La relance belge manque de nerfs
La relance belge manque de nerfs
De notre correspondant, Max Helleff (Bruxelles) - Ce n’est plus un gouffre mais un abysse. Le déficit public de la Belgique pour 2020 est estimé à 45 milliards d’euros. Le plus lourd de l’après-guerre avec un trou de 10,04% du produit intérieur brut. Auparavant, il atteignait 1,95% du PIB, soit 9,3 milliards.
Les raisons de cette dégringolade sont bien sûr à trouver dans la crise du coronavirus. 21 milliards d’euros ont été dégagés pour le seul soutien aux différents secteurs d’activité mis sur pause et aux travailleurs en péril. A contrario, les recettes fiscales se sont écroulées. Au total, estime le ministère du Budget, la crise aura eu un impact de 35,6 milliards.
Pierre Wunsch, le gouverneur de la Banque nationale de Belgique, insiste : «Je ne plaide pas pour un retour à l’assainissement budgétaire avant que la reprise soit suffisamment solide. Cela n’aurait aucun sens. Mais dès que la situation se sera normalisée, la Belgique devra se fixer un objectif budgétaire permettant de garantir la soutenabilité des finances publiques». Faute de pouvoir compter sur de nouveaux impôts, «l’essentiel de l’effort devra venir du côté des dépenses». Problème : la Belgique n’en finit plus de se serrer la ceinture depuis la crise économique et financière de 2008. La Fédération Wallonie-Bruxelles, le niveau de pouvoir qui organise l’enseignement francophone, passe ainsi pour être virtuellement en faillite.
Le moment serait donc venu de se montrer créatif. Or, précisément, la Belgique vient de remettre à l’Europe le volet «réformes structurelles» de son plan de reprise et de résilience. C’est la condition sine qua non pour accéder aux 5,9 milliards d’euros qui lui sont promis d’ici à 2026.
Un problème de choix
Et là, la déception est à la hauteur de l’enjeu. Pour Le Soir, l’inventaire des réformes structurelles élaboré par les différents gouvernements du pays «démontre une impressionnante maîtrise de l’art du… copier-coller. Pour l’essentiel en effet, chaque entité expose sa déclaration de politique générale, comme si celle-ci répondait parfaitement aux demandes européennes.»

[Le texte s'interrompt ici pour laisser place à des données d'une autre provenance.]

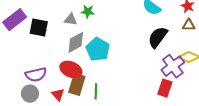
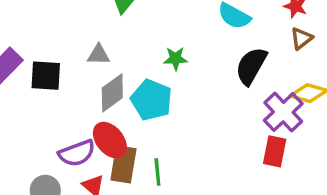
green star: (88, 11) -> (176, 59), moved
brown triangle: (189, 25) -> (301, 38), turned -32
red ellipse: (71, 69) -> (110, 140), turned 35
purple semicircle: (36, 75) -> (77, 153), moved

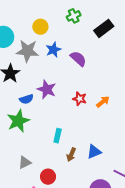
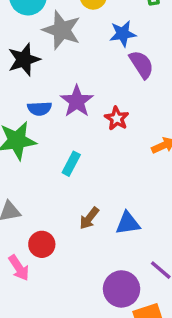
blue star: (53, 50) -> (123, 34), moved
red star: (80, 99) -> (117, 118), moved
cyan rectangle: (58, 136) -> (71, 164), moved

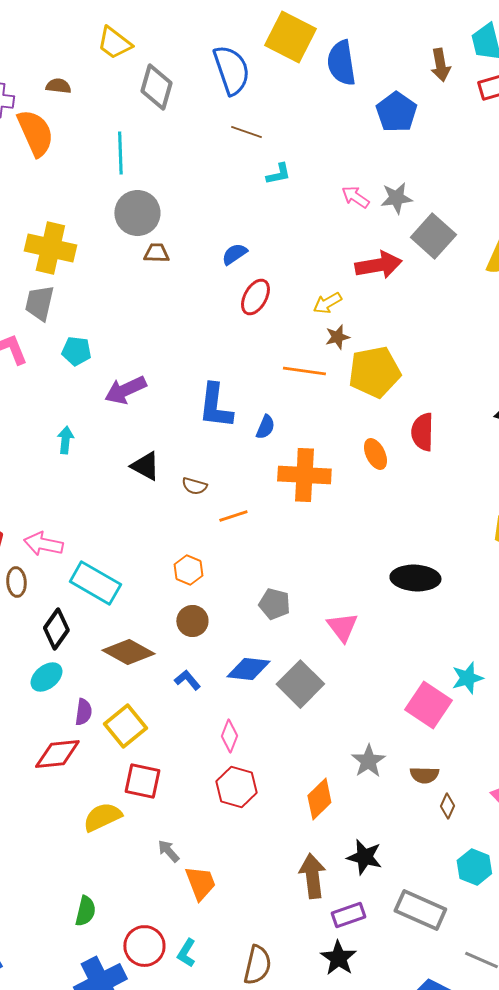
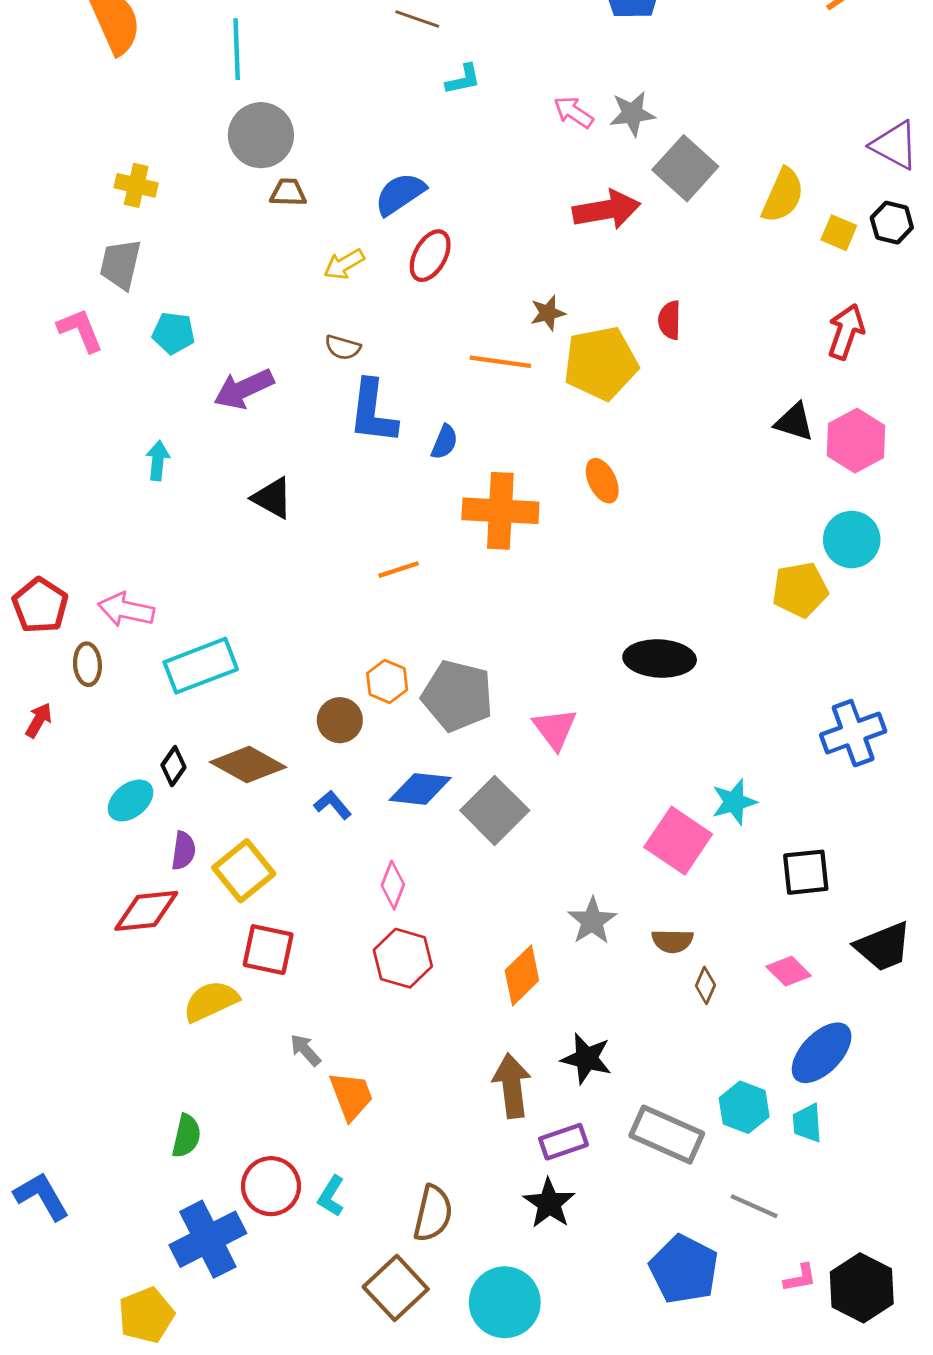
yellow cross: (50, 248) -> (136, 185), size x0.6
blue semicircle: (234, 254) -> (400, 194), size x1.4
yellow arrow: (327, 303) -> (344, 264), moved
red semicircle: (422, 432) -> (670, 320), moved, size x0.7
brown semicircle: (194, 486) -> (343, 347), moved
orange hexagon: (188, 570) -> (387, 681), moved
cyan rectangle: (95, 583) -> (201, 666), turned -51
gray pentagon: (274, 604) -> (457, 696), size x1.6
black diamond: (56, 629) -> (173, 766), moved, size x0.7
cyan hexagon: (474, 867) -> (744, 1107), moved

La Commission attendait des réformes dans les finances publiques, les soins de santé, la compétitivité ou encore la mobilité. Et bien sûr en matière de transition vers une économie bas carbone. La Belgique répond par un vaste catalogue d’intentions qui va de l’arrivée de la 5G au ferroviaire en passant par l’économie circulaire. A priori, ces listes sont compatibles. Le problème réside plutôt dans l’incapacité des différents niveaux de pouvoir belges à faire des choix précis. Circonstance aggravante : la plupart des projets émis datent de l’avant-covid, «alors que le plan de reprise demandé par l’Europe est censé répondre à la crise du coronavirus et aux faiblesses qu’elle a mises en évidence».
173 réformes
Plusieurs raisons peuvent expliquer cela : la crise sanitaire est chronophage, la plupart des partis sont au pouvoir et refusent de tirer un trait sur leur propre programme, les exécutifs manquent de leadership, etc.

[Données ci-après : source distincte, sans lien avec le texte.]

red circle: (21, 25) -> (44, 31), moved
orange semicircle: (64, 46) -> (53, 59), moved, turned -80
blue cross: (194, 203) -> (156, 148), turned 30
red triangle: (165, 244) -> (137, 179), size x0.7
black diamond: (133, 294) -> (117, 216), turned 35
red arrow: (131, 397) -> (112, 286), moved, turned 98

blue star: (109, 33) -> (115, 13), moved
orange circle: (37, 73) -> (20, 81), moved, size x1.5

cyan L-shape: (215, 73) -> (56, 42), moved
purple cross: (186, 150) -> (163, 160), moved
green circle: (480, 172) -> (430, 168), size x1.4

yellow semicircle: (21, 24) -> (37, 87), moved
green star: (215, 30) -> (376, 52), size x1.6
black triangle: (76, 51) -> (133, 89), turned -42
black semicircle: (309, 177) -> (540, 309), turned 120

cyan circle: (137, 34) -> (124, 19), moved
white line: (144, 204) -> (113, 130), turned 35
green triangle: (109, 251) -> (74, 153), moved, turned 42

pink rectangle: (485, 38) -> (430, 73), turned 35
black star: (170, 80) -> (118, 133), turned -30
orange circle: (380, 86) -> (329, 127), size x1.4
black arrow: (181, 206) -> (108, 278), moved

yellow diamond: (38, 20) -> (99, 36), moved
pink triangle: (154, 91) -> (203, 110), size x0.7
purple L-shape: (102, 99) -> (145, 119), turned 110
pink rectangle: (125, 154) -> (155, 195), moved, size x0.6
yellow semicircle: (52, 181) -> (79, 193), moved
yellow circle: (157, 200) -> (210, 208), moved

En tout, le royaume a listé 173 réformes, soit le triple de ce que demande l’Europe. Cette dernière semble en outre dubitative face à certains projets (qui n’en sont pas) - comme la mise en application de telle ou telle directive européenne – ou tiennent de la quadrature du cercle comme la très controversée taxation automobile à Bruxelles dont la Flandre et la Wallonie ne veulent pas.
La Belgique doit remettre sa nouvelle proposition à la Commission avant le 30 avril à minuit.